As the car sped down the motorway, he painted on foundation, blusher, a heavy plum-colored eye treatment, and dark scarlet lip gloss. He showed her what she looked like in the little mirror of the compact he’d bought.

“Hey, sailor, lookin’ for some action?” she asked the mirror. “Crosetti, how the hell did you learn to do this?”

“I have three older sisters and I worked on lots of very, very low-budget movies,” said Crosetti. “And don’t thank me. Mishkin gave me an American Express card before we left.”

“And where are we going on Mishkin’s American Express card?”

Crosetti’s eyes flicked to the driver.

“Casablanca. We’re going to Casablanca-for the waters. I have a standing invitation. We should be safe there until things settle down. We can study the Bracegirdle ciphers and figure out where they lead us, if anywhere.”

“What if they have people at the airport?”

“That’s extremely unlikely. We’re not running from the government or Goldfinger. This is a bunch of local gangsters. Right now they’re probably breaking into our room, noticing the pile of clothes and books and realizing how they were scammed. They’ll know we’re going to the airport because they saw me get into an airport limo. They’ll chase us, but we should be okay.”
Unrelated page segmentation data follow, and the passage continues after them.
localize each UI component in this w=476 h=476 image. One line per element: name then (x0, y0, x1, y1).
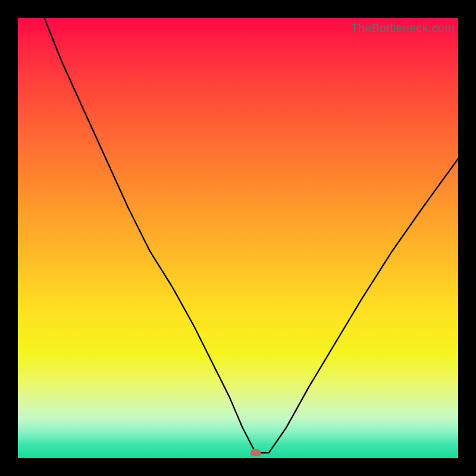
bottleneck-curve (44, 18, 458, 453)
minimum-marker (250, 449, 261, 456)
plot-area: TheBottleneck.com (18, 18, 458, 458)
chart-frame: TheBottleneck.com (0, 0, 476, 476)
curve-svg (18, 18, 458, 458)
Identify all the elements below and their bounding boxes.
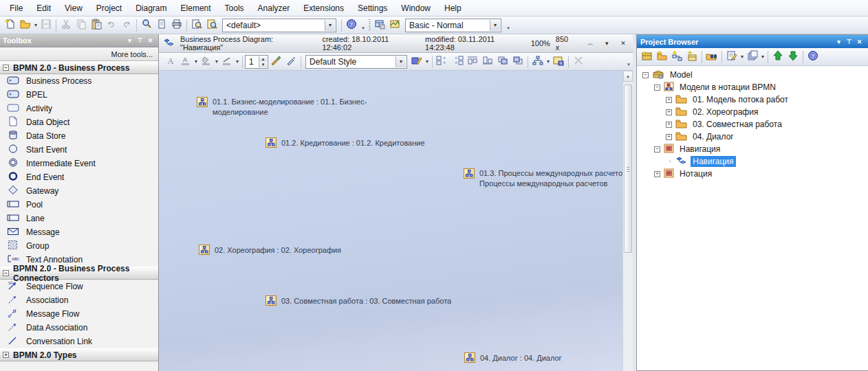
menu-settings[interactable]: Settings xyxy=(351,1,394,15)
line-width-stepper[interactable]: 1 ▲▼ xyxy=(245,55,268,69)
print-button[interactable] xyxy=(169,18,184,33)
tool-sequence-flow[interactable]: SFSequence Flow xyxy=(0,280,158,293)
save-style-button[interactable] xyxy=(409,54,424,69)
toolbox-section-types[interactable]: BPMN 2.0 Types xyxy=(0,348,158,361)
document-view-button[interactable] xyxy=(154,18,169,33)
collapse-tab-icon[interactable]: ︿ xyxy=(585,38,596,49)
move-down-button[interactable] xyxy=(785,49,801,65)
find-button[interactable] xyxy=(139,18,154,33)
tool-end-event[interactable]: End Event xyxy=(0,170,158,184)
fill-color-button[interactable] xyxy=(199,54,214,69)
expand-icon[interactable] xyxy=(3,352,9,358)
help-button[interactable]: ? xyxy=(805,49,821,65)
auto-layout-button[interactable] xyxy=(530,54,545,69)
profile-combobox[interactable]: <default> ▾ xyxy=(222,19,336,32)
menu-window[interactable]: Window xyxy=(394,1,437,15)
edit-document-button[interactable] xyxy=(724,49,739,65)
image-search-button[interactable] xyxy=(204,18,219,33)
expand-icon[interactable] xyxy=(666,97,672,103)
new-package-button[interactable] xyxy=(654,49,669,65)
toolbar-overflow-button[interactable]: ▾ xyxy=(359,19,367,32)
new-model-button[interactable] xyxy=(639,49,654,65)
close-icon[interactable]: ✕ xyxy=(854,37,865,47)
send-backward-button[interactable] xyxy=(510,54,525,69)
copy-style-button[interactable] xyxy=(283,54,299,69)
canvas-element-02[interactable]: 02. Хореография : 02. Хореография xyxy=(199,245,341,256)
align-left-button[interactable]: ++ xyxy=(435,54,450,69)
copy-layers-dropdown[interactable]: ▾ xyxy=(760,54,766,60)
undo-button[interactable] xyxy=(104,18,119,33)
expand-icon[interactable] xyxy=(666,134,672,140)
panel-menu-icon[interactable]: ▾ xyxy=(834,37,844,47)
new-diagram-button[interactable] xyxy=(669,49,684,65)
canvas-element-01-3[interactable]: 01.3. Процессы международных расчетов : … xyxy=(464,168,622,189)
delete-button[interactable] xyxy=(571,54,586,69)
collapse-icon[interactable] xyxy=(3,270,9,276)
visual-style-button[interactable] xyxy=(387,18,402,33)
open-button[interactable] xyxy=(18,18,33,33)
toolbar-overflow-button[interactable]: ▾ xyxy=(504,19,512,32)
diagram-properties-button[interactable] xyxy=(551,54,566,69)
new-file-button[interactable] xyxy=(3,18,18,33)
tool-pool[interactable]: Pool xyxy=(0,198,158,212)
tool-group[interactable]: Group xyxy=(0,239,158,253)
tree-row-choreography[interactable]: 02. Хореография xyxy=(637,106,868,118)
tool-bpel[interactable]: BPEL xyxy=(0,88,158,102)
close-icon[interactable]: ✕ xyxy=(618,38,629,49)
expand-icon[interactable] xyxy=(654,171,660,177)
menu-file[interactable]: File xyxy=(3,1,30,15)
canvas-element-03[interactable]: 03. Совместная работа : 03. Совместная р… xyxy=(265,295,451,307)
tool-gateway[interactable]: Gateway xyxy=(0,184,158,198)
menu-help[interactable]: Help xyxy=(437,1,468,15)
style-combobox[interactable]: Default Style ▾ xyxy=(305,55,407,69)
close-icon[interactable]: ✕ xyxy=(145,36,155,45)
tool-start-event[interactable]: Start Event xyxy=(0,143,158,157)
workspace-layout-button[interactable] xyxy=(372,18,387,33)
menu-extensions[interactable]: Extensions xyxy=(296,1,351,15)
new-element-button[interactable] xyxy=(684,49,699,65)
tool-data-store[interactable]: Data Store xyxy=(0,129,158,143)
tab-list-icon[interactable]: ▾ xyxy=(601,38,612,49)
save-style-dropdown[interactable]: ▾ xyxy=(424,58,430,65)
tool-activity[interactable]: Activity xyxy=(0,102,158,115)
tree-row-navigation-diagram[interactable]: ⌎ Навигация xyxy=(637,155,868,168)
tree-row-model[interactable]: Model xyxy=(637,69,868,81)
scrollbar-thumb[interactable] xyxy=(624,85,632,253)
copy-layers-button[interactable] xyxy=(745,49,760,65)
redo-button[interactable] xyxy=(119,18,134,33)
toolbar-overflow-button[interactable]: ▾ xyxy=(625,55,633,69)
line-color-dropdown[interactable]: ▾ xyxy=(235,58,240,65)
font-color-button[interactable]: A xyxy=(178,54,193,69)
model-search-button[interactable] xyxy=(189,18,204,33)
tree-row-dialog[interactable]: 04. Диалог xyxy=(637,131,868,143)
toolbox-section-connectors[interactable]: BPMN 2.0 - Business Process Connectors xyxy=(0,267,158,280)
tree-row-bpmn-models[interactable]: Модели в нотации BPMN xyxy=(637,81,868,93)
fill-color-dropdown[interactable]: ▾ xyxy=(214,58,219,65)
diagram-title-bar[interactable]: Business Process Diagram: "Навигация" cr… xyxy=(159,34,633,53)
font-color-dropdown[interactable]: ▾ xyxy=(193,58,199,65)
tool-business-process[interactable]: Business Process xyxy=(0,74,158,88)
collapse-icon[interactable] xyxy=(642,72,649,78)
chevron-down-icon[interactable]: ▾ xyxy=(395,56,406,67)
move-up-button[interactable] xyxy=(770,49,785,65)
tool-message-flow[interactable]: Message Flow xyxy=(0,307,158,321)
panel-menu-icon[interactable]: ▾ xyxy=(124,36,135,45)
menu-view[interactable]: View xyxy=(58,1,89,15)
tool-conversation-link[interactable]: Conversation Link xyxy=(0,335,158,348)
collapse-icon[interactable] xyxy=(654,85,660,91)
tool-lane[interactable]: Lane xyxy=(0,212,158,225)
expand-icon[interactable] xyxy=(666,109,672,115)
tool-association[interactable]: Association xyxy=(0,293,158,307)
collapse-icon[interactable] xyxy=(654,146,660,153)
pin-icon[interactable]: ⊤ xyxy=(135,36,145,45)
cut-button[interactable] xyxy=(58,18,74,33)
tree-row-navigation-package[interactable]: Навигация xyxy=(637,143,868,155)
find-in-browser-button[interactable] xyxy=(704,49,719,65)
align-right-button[interactable]: ++ xyxy=(450,54,465,69)
line-color-button[interactable] xyxy=(219,54,235,69)
menu-edit[interactable]: Edit xyxy=(30,1,58,15)
menu-tools[interactable]: Tools xyxy=(218,1,251,15)
spin-down-icon[interactable]: ▼ xyxy=(259,62,267,67)
canvas-element-01-1[interactable]: 01.1. Бизнес-моделирование : 01.1. Бизне… xyxy=(197,97,367,117)
align-top-button[interactable] xyxy=(465,54,480,69)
She exhaled and leaned back on the soft leather, closing her eyes. He took her hand, which was warm and damp, like a child’s, and he too closed his eyes as they drove south.
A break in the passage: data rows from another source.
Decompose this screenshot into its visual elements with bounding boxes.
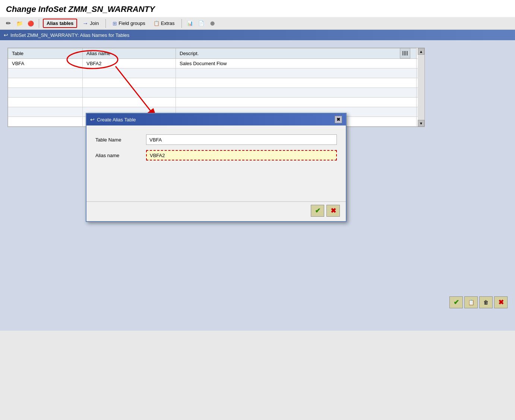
extras-button[interactable]: 📋 Extras xyxy=(151,19,178,27)
table-scrollbar: ▲ ▼ xyxy=(418,48,424,127)
table-row xyxy=(8,69,424,78)
dialog-spacer xyxy=(95,166,337,195)
table-row xyxy=(8,88,424,98)
dialog-footer: ✔ ✖ xyxy=(86,201,346,221)
alias-tables-label: Alias tables xyxy=(47,20,73,26)
create-alias-table-dialog: ↩ Create Alias Table ✖ Table Name Alias … xyxy=(86,113,347,222)
main-content: Table Alias name Descript. VBFAVBFA2Sale… xyxy=(0,40,515,331)
table-row: VBFAVBFA2Sales Document Flow xyxy=(8,59,424,69)
cell-table xyxy=(8,98,83,107)
field-groups-icon: ⊞ xyxy=(113,20,117,26)
col-alias: Alias name xyxy=(83,48,176,59)
dialog-cancel-button[interactable]: ✖ xyxy=(326,205,340,217)
svg-rect-2 xyxy=(405,51,406,55)
cell-alias xyxy=(83,69,176,78)
bottom-cancel-button[interactable]: ✖ xyxy=(494,296,508,308)
table-name-input[interactable] xyxy=(146,134,337,145)
cell-table xyxy=(8,69,83,78)
cell-alias: VBFA2 xyxy=(83,59,176,69)
folder-icon[interactable]: 📁 xyxy=(15,19,24,28)
section-header: ↩ InfoSet ZMM_SN_WARRANTY: Alias Names f… xyxy=(0,30,515,40)
join-button[interactable]: → Join xyxy=(79,19,102,28)
col-description: Descript. xyxy=(176,48,417,59)
bar1-icon[interactable]: 📊 xyxy=(186,19,195,28)
table-row xyxy=(8,78,424,88)
stop-icon[interactable]: 🔴 xyxy=(26,19,35,28)
bottom-copy-button[interactable]: 📋 xyxy=(464,296,478,308)
table-name-row: Table Name xyxy=(95,134,337,145)
edit-icon[interactable]: ✏ xyxy=(4,19,13,28)
scroll-down-btn[interactable]: ▼ xyxy=(418,120,424,127)
dialog-header-icon: ↩ xyxy=(90,117,95,122)
bar2-icon[interactable]: 📄 xyxy=(197,19,206,28)
extras-icon: 📋 xyxy=(154,20,159,26)
extras-label: Extras xyxy=(161,20,175,26)
table-row xyxy=(8,98,424,107)
col-table: Table xyxy=(8,48,83,59)
svg-rect-3 xyxy=(407,51,408,55)
svg-rect-1 xyxy=(404,51,405,55)
alias-name-input[interactable] xyxy=(146,150,337,160)
column-settings-icon[interactable] xyxy=(400,48,410,58)
section-header-text: InfoSet ZMM_SN_WARRANTY: Alias Names for… xyxy=(10,32,129,38)
separator-3 xyxy=(181,19,182,28)
separator-2 xyxy=(105,19,106,28)
join-label: Join xyxy=(90,20,99,26)
dialog-title: Create Alias Table xyxy=(97,117,136,122)
cell-table: VBFA xyxy=(8,59,83,69)
dialog-header: ↩ Create Alias Table ✖ xyxy=(86,114,346,125)
cell-table xyxy=(8,117,83,127)
cell-description xyxy=(176,78,417,88)
separator-1 xyxy=(39,19,39,28)
bottom-confirm-button[interactable]: ✔ xyxy=(449,296,463,308)
join-arrow-icon: → xyxy=(82,20,88,27)
dialog-confirm-button[interactable]: ✔ xyxy=(311,205,324,217)
alias-name-row: Alias name xyxy=(95,150,337,160)
cell-alias xyxy=(83,78,176,88)
dialog-body: Table Name Alias name xyxy=(86,125,346,201)
page-title: Change InfoSet ZMM_SN_WARRANTY xyxy=(0,0,515,17)
cell-table xyxy=(8,78,83,88)
bottom-delete-button[interactable]: 🗑 xyxy=(479,296,493,308)
circle-icon[interactable]: ⬤ xyxy=(208,19,217,28)
section-header-icon: ↩ xyxy=(4,32,8,38)
field-groups-button[interactable]: ⊞ Field groups xyxy=(110,19,148,28)
cell-description xyxy=(176,69,417,78)
cell-description: Sales Document Flow xyxy=(176,59,417,69)
alias-name-label: Alias name xyxy=(95,153,140,158)
bottom-toolbar: ✔ 📋 🗑 ✖ xyxy=(449,296,508,308)
scroll-up-btn[interactable]: ▲ xyxy=(418,48,424,55)
cell-description xyxy=(176,98,417,107)
cell-table xyxy=(8,107,83,117)
cell-table xyxy=(8,88,83,98)
cell-alias xyxy=(83,88,176,98)
dialog-close-button[interactable]: ✖ xyxy=(335,116,342,123)
alias-tables-button[interactable]: Alias tables xyxy=(43,19,77,28)
toolbar: ✏ 📁 🔴 Alias tables → Join ⊞ Field groups… xyxy=(0,17,515,30)
cell-alias xyxy=(83,98,176,107)
field-groups-label: Field groups xyxy=(119,20,145,26)
cell-description xyxy=(176,88,417,98)
table-header-row: Table Alias name Descript. xyxy=(8,48,424,59)
table-name-label: Table Name xyxy=(95,137,140,143)
svg-rect-0 xyxy=(402,51,403,55)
THE SIXTH CIPHERED LETTER (FRAGMENT 4)

drawes out from his presse the fayre copy, saying you shal burn this & I goe to do it drawing neare the flames but at last could not, I know not why, it was to me neare to killing a babe; for I loved him & saw he loved it much. But this I had not in my harte to say in wordes; instead I sayde upon second thought perhaps we should keep it safe as evidence of this vile plot. Now he looketh longe at the fyre, in scilence, drinkinge: then saies he, there is a thought my Dick, a happy thought. We will not burn her, nore uze her to stop draughts or start fyres, but she shal drowne; as who knowes what may rise from water in a comeing tyme when men may see these thynges with a new eie. Then he laughs & saies I trow that this poor unheard play will be all of Will that’s heard of an age from nowe & that a mere mocke. Nay, saies I, for the mob doth flock to thy plaies & it is oute of question thou’rt best for comedies. At this he doth pull a face as if he bit upon a rotten fish & he saies, Codso, how thou dost prattle, Dick. What’s a play! New a’ Tuesday & sennight later they cry have you not some-thynge else, we have hearde this before. Tis a penny-tuppence businesse withal, emplaced curiouslie betwixt the bawds and the bears, of no consequence a thynge of ayre and shadowes. Nay, if a man would live after his bones are in the earth he must make weightier stuff out of his braines, epic poesie or histories, or from his loines make sonnes. I have no histories & of epics onlie two, and those slight ones. Had I landes & wealth or learning I might have been another Sydney, a better Spenser, but from my youth I must earne, earne, & a pen can draw readie money only out of yon wooden O. And my son is dead.

We spake no more to our purpose that night. Later, wee left for Warwickeshire & a hard going we hadde, it being winter & all myres, but arrived in Stratford 18th Febry & took us to a certayne place & hid safe the booke of that playe. Where it is have I writ down in a cypher knowne but to me and Mr W.S. It is not this cipher my lord, but a new one I have devized with Mr W.S. for he sayde hide what I have writ with my writing and wrote me out the key on the instant & this direction is kept by me all ways, and anie man who hath it & hath the key & hath the scille to uze my distance rule may find that place where it resteth.

My Lord, if you have need of this playe of Mary of Scotland but send word, as I aime to submit to youre desyres in everie thynge. I am yr. Lordship’s most humble & obdt. servt.